INSTRUCTIONS FOR THE TASK -> In the data below, find the line that contains "купите. Покупа" and the line that contains "dan kemampuan bertahan di segala medan". Copy both, plus every line between them, exactly.
┄┄┄┄┄┄┄┄┄┄┄┄┄┄┄┄┄┄┄┄
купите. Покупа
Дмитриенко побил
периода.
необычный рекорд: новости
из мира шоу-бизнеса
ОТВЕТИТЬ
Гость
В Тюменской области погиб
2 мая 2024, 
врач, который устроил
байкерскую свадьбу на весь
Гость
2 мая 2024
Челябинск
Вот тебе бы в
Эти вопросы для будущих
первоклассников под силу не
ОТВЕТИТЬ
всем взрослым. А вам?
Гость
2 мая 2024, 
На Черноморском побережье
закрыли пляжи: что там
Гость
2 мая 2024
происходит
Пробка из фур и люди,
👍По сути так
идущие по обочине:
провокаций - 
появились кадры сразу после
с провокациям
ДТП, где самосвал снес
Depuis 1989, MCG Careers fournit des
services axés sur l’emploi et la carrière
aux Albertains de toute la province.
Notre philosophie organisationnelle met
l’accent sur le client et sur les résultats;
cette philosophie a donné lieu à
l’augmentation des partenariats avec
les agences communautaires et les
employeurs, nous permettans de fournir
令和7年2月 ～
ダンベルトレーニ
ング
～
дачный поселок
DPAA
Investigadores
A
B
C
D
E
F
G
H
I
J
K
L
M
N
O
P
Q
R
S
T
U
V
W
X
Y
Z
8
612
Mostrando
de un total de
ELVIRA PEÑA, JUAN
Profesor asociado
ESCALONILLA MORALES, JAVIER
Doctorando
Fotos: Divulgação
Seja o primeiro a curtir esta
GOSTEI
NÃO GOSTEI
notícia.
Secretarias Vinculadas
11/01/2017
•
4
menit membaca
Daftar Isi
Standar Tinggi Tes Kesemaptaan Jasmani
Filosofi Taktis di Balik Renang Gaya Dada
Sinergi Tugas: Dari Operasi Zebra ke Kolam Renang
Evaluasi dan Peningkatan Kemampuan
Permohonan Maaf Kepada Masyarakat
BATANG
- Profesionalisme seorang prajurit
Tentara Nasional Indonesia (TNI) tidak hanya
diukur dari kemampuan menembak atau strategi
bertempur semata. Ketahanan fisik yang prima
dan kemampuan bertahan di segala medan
┄┄┄┄┄┄┄┄┄┄┄┄┄┄┄┄┄┄┄┄
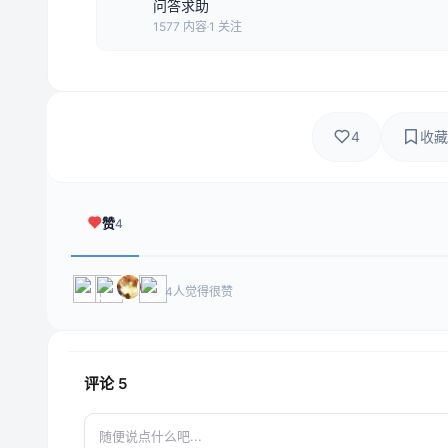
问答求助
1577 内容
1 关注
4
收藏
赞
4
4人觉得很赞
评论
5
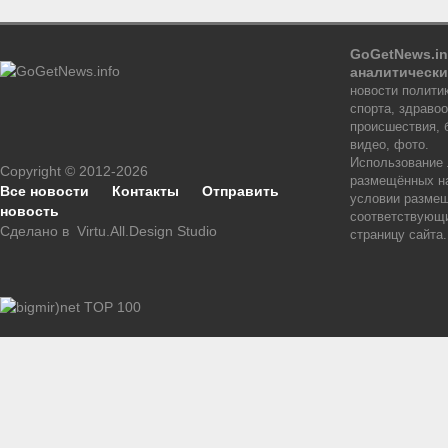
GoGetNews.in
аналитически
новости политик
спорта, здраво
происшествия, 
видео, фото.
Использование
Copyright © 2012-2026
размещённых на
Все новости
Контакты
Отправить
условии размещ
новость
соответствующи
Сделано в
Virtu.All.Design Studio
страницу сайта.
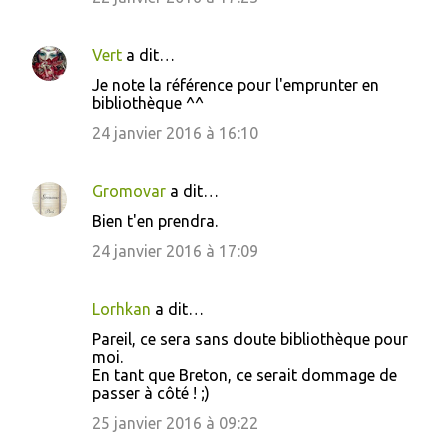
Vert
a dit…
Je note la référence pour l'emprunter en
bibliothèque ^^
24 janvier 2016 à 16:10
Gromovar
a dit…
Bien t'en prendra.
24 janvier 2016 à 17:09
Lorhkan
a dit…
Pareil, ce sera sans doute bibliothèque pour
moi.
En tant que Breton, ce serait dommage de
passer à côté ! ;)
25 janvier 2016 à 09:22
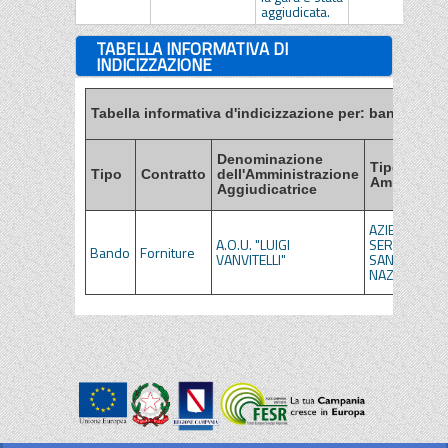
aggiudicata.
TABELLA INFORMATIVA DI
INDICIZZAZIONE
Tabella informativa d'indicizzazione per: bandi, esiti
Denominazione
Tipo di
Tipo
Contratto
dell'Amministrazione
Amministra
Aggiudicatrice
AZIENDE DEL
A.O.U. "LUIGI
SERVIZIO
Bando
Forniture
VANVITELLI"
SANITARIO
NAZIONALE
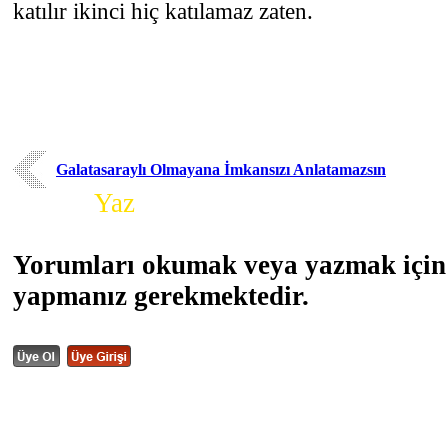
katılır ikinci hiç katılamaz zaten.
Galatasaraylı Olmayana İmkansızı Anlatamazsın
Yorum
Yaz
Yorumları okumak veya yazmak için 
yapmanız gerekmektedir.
┄┄┄┄┄┄┄┄┄┄┄┄┄┄┄┄┄┄┄┄
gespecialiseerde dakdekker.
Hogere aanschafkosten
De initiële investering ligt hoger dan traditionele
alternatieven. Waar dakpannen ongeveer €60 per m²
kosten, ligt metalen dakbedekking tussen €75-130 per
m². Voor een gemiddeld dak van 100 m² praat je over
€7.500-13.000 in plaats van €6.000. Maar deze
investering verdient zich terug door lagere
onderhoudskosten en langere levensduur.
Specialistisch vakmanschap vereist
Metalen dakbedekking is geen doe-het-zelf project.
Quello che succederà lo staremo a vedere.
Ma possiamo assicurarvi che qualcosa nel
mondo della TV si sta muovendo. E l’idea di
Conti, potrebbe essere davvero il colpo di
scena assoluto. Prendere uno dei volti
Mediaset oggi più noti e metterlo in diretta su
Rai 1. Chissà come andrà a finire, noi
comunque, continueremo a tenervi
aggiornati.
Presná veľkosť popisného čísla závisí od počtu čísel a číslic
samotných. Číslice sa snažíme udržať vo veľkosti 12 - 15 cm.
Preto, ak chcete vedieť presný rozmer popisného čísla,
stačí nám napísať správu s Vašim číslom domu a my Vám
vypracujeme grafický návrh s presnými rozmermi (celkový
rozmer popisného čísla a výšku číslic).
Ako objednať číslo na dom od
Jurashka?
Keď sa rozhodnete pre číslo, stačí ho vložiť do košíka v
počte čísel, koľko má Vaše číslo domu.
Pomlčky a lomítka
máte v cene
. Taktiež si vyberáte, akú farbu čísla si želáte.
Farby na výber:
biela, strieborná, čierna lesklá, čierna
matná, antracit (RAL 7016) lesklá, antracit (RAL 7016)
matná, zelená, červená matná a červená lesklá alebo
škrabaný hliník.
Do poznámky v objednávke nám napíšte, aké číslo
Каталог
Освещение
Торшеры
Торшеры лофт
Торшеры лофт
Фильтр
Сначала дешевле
┄┄┄┄┄┄┄┄┄┄┄┄┄┄┄┄┄┄┄┄
ANSWER TO THIS EXERCISE ->
купите. Покупа
Дмитриенко побил
периода.
необычный рекорд: новости
из мира шоу-бизнеса
ОТВЕТИТЬ
Гость
В Тюменской области погиб
2 мая 2024, 
врач, который устроил
байкерскую свадьбу на весь
Гость
2 мая 2024
Челябинск
Вот тебе бы в
Эти вопросы для будущих
первоклассников под силу не
ОТВЕТИТЬ
всем взрослым. А вам?
Гость
2 мая 2024, 
На Черноморском побережье
закрыли пляжи: что там
Гость
2 мая 2024
происходит
Пробка из фур и люди,
👍По сути так
идущие по обочине:
провокаций - 
появились кадры сразу после
с провокациям
ДТП, где самосвал снес
Depuis 1989, MCG Careers fournit des
services axés sur l’emploi et la carrière
aux Albertains de toute la province.
Notre philosophie organisationnelle met
l’accent sur le client et sur les résultats;
cette philosophie a donné lieu à
l’augmentation des partenariats avec
les agences communautaires et les
employeurs, nous permettans de fournir
令和7年2月 ～
ダンベルトレーニ
ング
～
дачный поселок
DPAA
Investigadores
A
B
C
D
E
F
G
H
I
J
K
L
M
N
O
P
Q
R
S
T
U
V
W
X
Y
Z
8
612
Mostrando
de un total de
ELVIRA PEÑA, JUAN
Profesor asociado
ESCALONILLA MORALES, JAVIER
Doctorando
Fotos: Divulgação
Seja o primeiro a curtir esta
GOSTEI
NÃO GOSTEI
notícia.
Secretarias Vinculadas
11/01/2017
•
4
menit membaca
Daftar Isi
Standar Tinggi Tes Kesemaptaan Jasmani
Filosofi Taktis di Balik Renang Gaya Dada
Sinergi Tugas: Dari Operasi Zebra ke Kolam Renang
Evaluasi dan Peningkatan Kemampuan
Permohonan Maaf Kepada Masyarakat
BATANG
- Profesionalisme seorang prajurit
Tentara Nasional Indonesia (TNI) tidak hanya
diukur dari kemampuan menembak atau strategi
bertempur semata. Ketahanan fisik yang prima
dan kemampuan bertahan di segala medan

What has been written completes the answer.